The trend of increasing cervical spine multidirectional computed tomography (MDCT) imaging of pediatric trauma patients is characteristic of the overall dramatic increase in computed tomography utilization in the United States. The purpose of this study is to compare the amount of radiation a pediatric trauma patient absorbs to the thyroid from plain radiographs and MDCT of the cervical spine and to express risk by calculation of theoretical thyroid cancer induction.


A retrospective evaluation of pediatric trauma patients admitted from October 1, 2004, to October 31, 2009, was performed at an academic, Level I trauma center. Inclusion criteria were Level I/II trauma patients, cervical spine imaging performed at our institution, and age <18 years. Absorbed thyroid radiation was calculated for patients receiving plain radiographs or MDCT. Thyroid cancer risk was calculated using the 2006 Biological Effects on Ionizing Radiation VII report.

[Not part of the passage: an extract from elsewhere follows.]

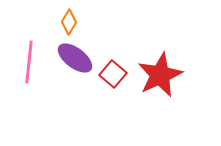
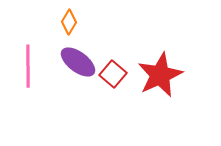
purple ellipse: moved 3 px right, 4 px down
pink line: moved 1 px left, 4 px down; rotated 6 degrees counterclockwise
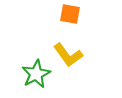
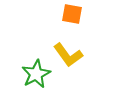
orange square: moved 2 px right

Six hundred seventeen patients met inclusion criteria: 224 received cervical spine radiographs and 393 received cervical spine MDCT. The mean thyroid radiation absorbed from radiographs was 0.90 mGy for males and 0.96 mGy for females compared with 63.6 mGy (males) and 64.2 mGy (females) receiving MDCT (p < 0.001). The median excess relative risk of thyroid cancer induction from one cervical spine MDCT in males was 13.0% and females was 25.0%, compared with 0.24% (males) and 0.51% (females) for radiographs (p < 0.001).


The significant difference in radiation that MDCT delivers to the pediatric trauma patient when compared with plain radiographs should temper routine use of computed tomography in pediatric cervical spine clearance algorithms.